El Arte a la Mano

LA NIÑA DEL MAR
Texto: Diego Barrenechea
Ilustraciones: Catalina Fuentes




Amanda creció junto a un caribú, en una isla rodeada de enormes palmeras y árboles desconocidos. Vivía en una casa que había construido su padre, quien naufragó junto a ella cuando tenía apenas un año. Jugaba a montarse sobre las palmeras más altas, y cuando estas se inclinaban sobre el mar, veía pasar las mantarayas sobre los arrecifes de coral. Solía quedarse dormida sobre las troncos doblados, acostada, mientras a su alrededor saltaban peces voladores. En algunas ocasiones, usaba las palmeras como catapultas, para saltar de una a otra, jugando junto al caribú. Su padre había desaparecido dos años atrás, cuando fue sorprendido por una tormenta mientras pescaba. 


Amanda ya sabía cuidarse por sí sola, y tenía esperanzas en que su padre volvería a buscarla, junto a su madre, Yuriko, una nipona que su padre había conocido una vez navegando, cuando era adolescente. De ella atesoraba un kimono, que le quedaba muy grande por lo demás. Lo utilizaba para esconderse en él junto al caribú, usándolo como una carpa, y en otras ocasiones, cuando había viento, lo usaba para planear lanzándose de las copas de las palmeras, persiguiendo luciérnagas y libélulas. Intuía, especialmente cuando usaba el kimono para volar, que algo especial la conectaba con su madre.

 
El caribú era alegre y juguetón, protegía a Amanda como si se tratase de la más indefensa de ellos, a su vez que le obedecía y seguía en todas sus expediciones por la isla para recolectar frutos.

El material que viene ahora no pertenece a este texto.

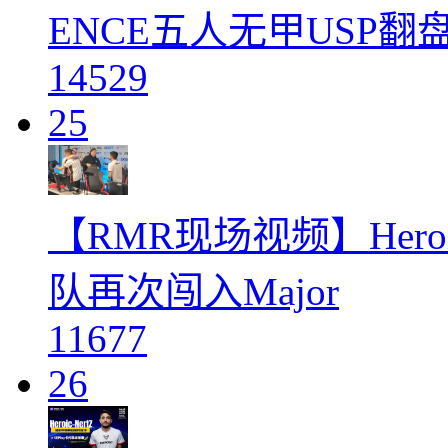
ENCE五人无甲USP翻盘H
14529
25
【RMR现场视频】Hero
队再次闯入Major
11677
26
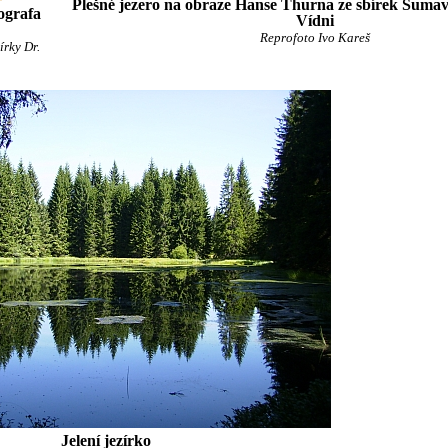
Plešné jezero na obraze Hanse Thurna ze sbírek Šuma
ografa
Vídni
Reprofoto Ivo Kareš
írky Dr.
Jelení jezírko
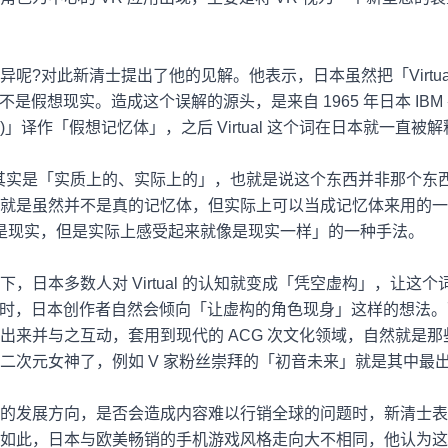
异呢
?
对此新清士提出了他的见解。他表示，日本虽然把「
Virtu
不是假想现实。造成这个误解的源头，是来自
1965
年日本
IBM
)
」译作「假想记忆体」，之后
Virtual
这个词在日本就一直被解
其实是「实质上的、实际上的」，也就是说这个东西并非那个东
就是虽然并不是真的记忆体，但实际上可以当成记忆体来用的一
是现实，但是实际上感受起来就像是现实一样」的一种手法。
下，日本多数人对
Virtual
的认知就变成「凭空虚构」，让这个
时，日本创作者自然会倾向「让虚构的角色现身」这样的想法。
出来并与之互动，套用到现代的
ACG
次文化领域，自然就是那
二次元女神了，例如
V
家粉丝崇拜的「初音未来」就是其中最
的发展方向，是否会造成内容难以行销全球的问题时，新清士表
如此，日本与欧美畅销的手机游戏风格走向大不相同，他认为这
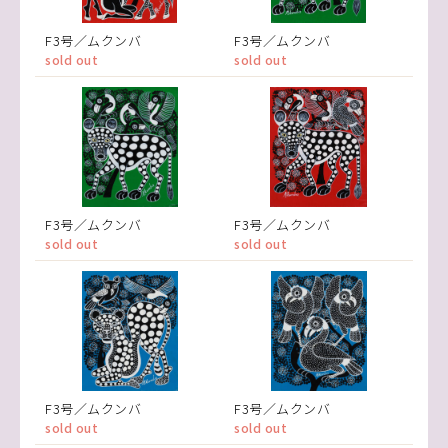
F3号／ムクンバ
F3号／ムクンバ
sold out
sold out
F3号／ムクンバ
F3号／ムクンバ
sold out
sold out
F3号／ムクンバ
F3号／ムクンバ
sold out
sold out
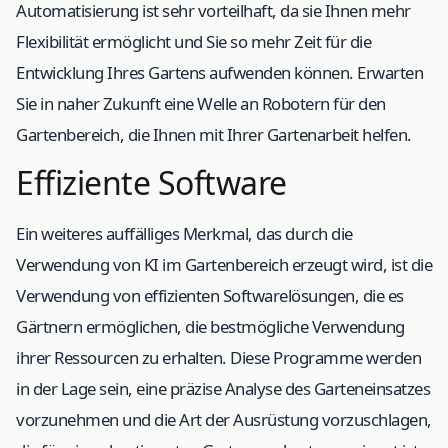
Automatisierung ist sehr vorteilhaft, da sie Ihnen mehr
Flexibilität ermöglicht und Sie so mehr Zeit für die
Entwicklung Ihres Gartens aufwenden können. Erwarten
Sie in naher Zukunft eine Welle an Robotern für den
Gartenbereich, die Ihnen mit Ihrer Gartenarbeit helfen.
Effiziente Software
Ein weiteres auffälliges Merkmal, das durch die
Verwendung von KI im Gartenbereich erzeugt wird, ist die
Verwendung von effizienten Softwarelösungen, die es
Gärtnern ermöglichen, die bestmögliche Verwendung
ihrer Ressourcen zu erhalten. Diese Programme werden
in der Lage sein, eine präzise Analyse des Garteneinsatzes
vorzunehmen und die Art der Ausrüstung vorzuschlagen,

Amanda tenía un álbum de fotos de los viajes de su padre y su madre, y gracias a él conocía muchas cosas. Lo que más le gustaba eran los animales, se sorprendía de su grandeza y lo diferentes que eran. De la tierra le encantaban los elefantes y las jirafas, del mar las ballenas azules. Pero se preguntaba por qué en el cielo no había animales gigantes como en los otros dos casos. Soñaba con pájaros del porte de su cabaña, que la llevasen volando junto al caribú por todo el mundo hasta dar con sus padres.


 Pocas veces había visto barcos, disipados en el lejano horizonte. La balsa que había construido, era muy frágil como para lograr alejarse mucho de la isla. Para entretenerse se dedicaba a teñir con flores y plantas de distintos colores todas las piedras que había en la isla. Hacía collares y sombreros para el caribú y por las noches dormían acurrucados mirando las estrellas.


Una vez, mientras le fabricaba alas al caribú con hojas de palmera, para que pudiera planear con ella, vio acercarse un gran y ruidoso pájaro, que distinguió la isla pues todas sus piedras estaban pintadas y aterrizó cerca de la playa.


Del ave plateada bajaron nada más y nada menos que sus padres: ¡Su madre había aprendido a pilotear el avión y se había pasado todo el tiempo buscándolos! Había encontrado a su padre cerca de un puerto en una región desierta y juntos habían emprendido el viaje hacia la isla, con el último poco de gasolina que les quedaba.

 
Se quedaron a vivir junto al caribú un par de años. Luego un gran crucero los divisó y trasladaron la isla entera hacia el continente más cercano. Felices, viajaron hacia otro lugar, pero continuaron viviendo en su cabaña, rodeada de árboles raros y animales simpáticos.